むかしむかし、杵築(きつき)の臥牛城(がぎゅうじょう)に、松平英親(まつだいらひでちか)という名の殿さまがいました。
この殿さまは何年かおきに、足曳山(あしびきさん)の両子寺(ふたごでら)にお参りするのをならわしにしていました。
その頃になると、行列の通る村は掃除をしたりして、それは大変な騒ぎです。
さて、その当日の事。
「さがれ、さがれ」
と、殿さまの行列の先払いの声が聞こえると、村人たちはみんな額を地面にすりつけておじぎをしました。

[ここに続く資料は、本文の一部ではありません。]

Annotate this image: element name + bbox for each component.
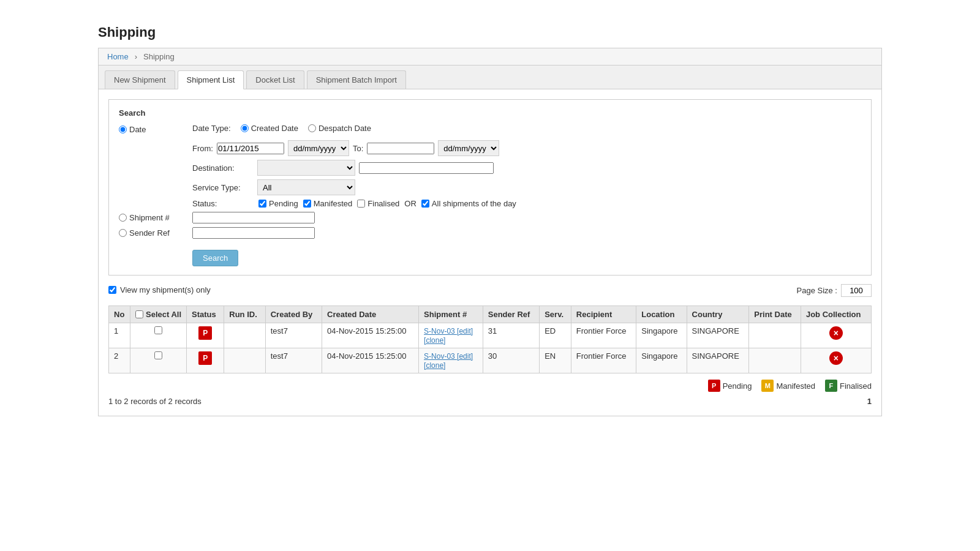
date-radio-label[interactable]: Date (119, 125, 192, 134)
view-my-shipments-label[interactable]: View my shipment(s) only (108, 285, 211, 294)
from-label: From: (192, 144, 213, 153)
search-title: Search (119, 108, 861, 118)
legend-manifested-icon: M (761, 380, 774, 392)
service-type-select[interactable]: All (257, 179, 355, 195)
destination-text-input[interactable] (359, 162, 494, 174)
cell-no: 1 (109, 323, 130, 348)
col-recipient: Recipient (571, 306, 636, 323)
col-location: Location (636, 306, 687, 323)
tab-batch-import[interactable]: Shipment Batch Import (307, 70, 406, 89)
page-size-input[interactable] (841, 284, 872, 297)
cell-country: SINGAPORE (687, 323, 749, 348)
status-pending-checkbox[interactable] (258, 200, 266, 208)
view-my-shipments-checkbox[interactable] (108, 286, 116, 294)
cell-created-by: test7 (265, 348, 322, 373)
col-serv: Serv. (540, 306, 571, 323)
created-date-radio-label[interactable]: Created Date (241, 124, 298, 133)
col-run-id: Run ID. (224, 306, 265, 323)
col-status: Status (187, 306, 224, 323)
status-manifested-checkbox[interactable] (303, 200, 311, 208)
status-finalised-checkbox[interactable] (357, 200, 365, 208)
status-all-label[interactable]: All shipments of the day (421, 199, 516, 208)
legend-manifested: M Manifested (761, 380, 815, 392)
page-size-row: Page Size : (797, 284, 872, 297)
to-date-input[interactable] (367, 143, 434, 154)
pagination-summary: 1 to 2 records of 2 records (108, 397, 202, 406)
date-radio[interactable] (119, 126, 127, 133)
to-date-format-select[interactable]: dd/mm/yyyy (438, 140, 499, 156)
destination-label: Destination: (192, 163, 254, 173)
tab-content: Search Date Date Type: (99, 89, 881, 416)
main-panel: New Shipment Shipment List Docket List S… (98, 65, 882, 416)
cell-status: P (187, 323, 224, 348)
table-row: 1 P test7 04-Nov-2015 15:25:00 S-Nov-03 … (109, 323, 872, 348)
shipment-clone-0[interactable]: [clone] (424, 336, 445, 345)
shipments-table: No Select All Status Run ID. Created By … (108, 305, 872, 373)
cell-created-by: test7 (265, 323, 322, 348)
col-no: No (109, 306, 130, 323)
job-collection-btn-1[interactable]: × (829, 351, 843, 365)
cell-run-id (224, 348, 265, 373)
col-created-date: Created Date (322, 306, 419, 323)
col-job-collection: Job Collection (801, 306, 871, 323)
shipment-num-input[interactable] (192, 212, 315, 223)
legend-finalised-icon: F (825, 380, 837, 392)
destination-select[interactable] (257, 160, 355, 176)
cell-job-collection: × (801, 348, 871, 373)
page-size-label: Page Size : (797, 286, 838, 295)
cell-run-id (224, 323, 265, 348)
status-badge-1: P (198, 351, 212, 365)
breadcrumb-home[interactable]: Home (107, 52, 129, 61)
cell-sender-ref: 31 (483, 323, 539, 348)
cell-select (130, 323, 187, 348)
tab-new-shipment[interactable]: New Shipment (105, 70, 175, 89)
tab-docket-list[interactable]: Docket List (246, 70, 304, 89)
despatch-date-radio-label[interactable]: Despatch Date (308, 124, 371, 133)
sender-ref-radio[interactable] (119, 229, 127, 237)
status-pending-label[interactable]: Pending (258, 199, 298, 208)
sender-ref-radio-label[interactable]: Sender Ref (119, 228, 192, 238)
select-all-checkbox[interactable] (135, 310, 143, 318)
col-select: Select All (130, 306, 187, 323)
shipment-clone-1[interactable]: [clone] (424, 361, 445, 370)
tab-shipment-list[interactable]: Shipment List (178, 70, 244, 89)
cell-sender-ref: 30 (483, 348, 539, 373)
shipment-link-0[interactable]: S-Nov-03 [edit] (424, 327, 473, 335)
from-date-format-select[interactable]: dd/mm/yyyy (288, 140, 349, 156)
row-checkbox-0[interactable] (154, 326, 162, 334)
current-page: 1 (867, 397, 872, 406)
shipment-link-1[interactable]: S-Nov-03 [edit] (424, 352, 473, 361)
sender-ref-input[interactable] (192, 227, 315, 239)
status-label: Status: (192, 199, 254, 208)
status-all-checkbox[interactable] (421, 200, 429, 208)
created-date-radio[interactable] (241, 124, 249, 132)
page-title: Shipping (98, 24, 882, 40)
despatch-date-radio[interactable] (308, 124, 316, 132)
cell-location: Singapore (636, 323, 687, 348)
cell-recipient: Frontier Force (571, 348, 636, 373)
status-or-label: OR (404, 199, 417, 208)
breadcrumb-shipping: Shipping (143, 52, 175, 61)
tab-bar: New Shipment Shipment List Docket List S… (99, 66, 881, 89)
cell-location: Singapore (636, 348, 687, 373)
cell-shipment-num: S-Nov-03 [edit] [clone] (419, 323, 483, 348)
pagination-row: 1 to 2 records of 2 records 1 (108, 397, 872, 406)
search-button[interactable]: Search (192, 250, 238, 266)
cell-recipient: Frontier Force (571, 323, 636, 348)
from-date-input[interactable] (217, 143, 284, 154)
col-sender-ref: Sender Ref (483, 306, 539, 323)
shipment-num-radio-label[interactable]: Shipment # (119, 213, 192, 222)
status-finalised-label[interactable]: Finalised (357, 199, 399, 208)
legend-pending-icon: P (708, 380, 720, 392)
table-row: 2 P test7 04-Nov-2015 15:25:00 S-Nov-03 … (109, 348, 872, 373)
cell-serv: EN (540, 348, 571, 373)
status-manifested-label[interactable]: Manifested (303, 199, 353, 208)
legend-finalised: F Finalised (825, 380, 872, 392)
cell-job-collection: × (801, 323, 871, 348)
cell-select (130, 348, 187, 373)
row-checkbox-1[interactable] (154, 351, 162, 359)
job-collection-btn-0[interactable]: × (829, 326, 843, 340)
shipment-num-radio[interactable] (119, 214, 127, 222)
date-type-label: Date Type: (192, 124, 231, 133)
cell-shipment-num: S-Nov-03 [edit] [clone] (419, 348, 483, 373)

そのうちに行列はだんだん近づいてきて、村人たちのすぐそばまでやって来ました。
と、その時、
「おっかあー」
と、一人の幼い子どもが道に飛び出して来たのです。
ちょうど道の向こう側で、おじぎをしている母親の姿を見つけたのです。
それに気づいた母親が、顔を上げて子どもの方に目をやったとたん、
「無礼者めっ!」
と、先払いの侍が、あっという間にその場で子どもを斬り殺してしまったのです。
やがて行列が通りすぎると、母親は狂ったように子どもを抱きかかえて泣きくずれました。
可哀想に目の前で子どもを殺された母親は、その日から毎日泣き暮らして、とうとう泣きながら死んでしまったのです。
そしてそれからというもの、夜になると決まって、蜷尻(になじり)の川ぞいの岩かげから、子どもの泣き声が聞こえるようになったのです。
そしてその泣き声にまじって、
♪ねんねん、ねんねこやあ
と、母親のあやす声までが、悲しげに聞こえるのです。
村人たちはその声がする岩を、『蜷尻(になじり)のねんねん石』と呼ぶようになりました。
今でもこの石は、朝来川(あさくがわ)のそばの蜷尻(になじり)に残っているそうです。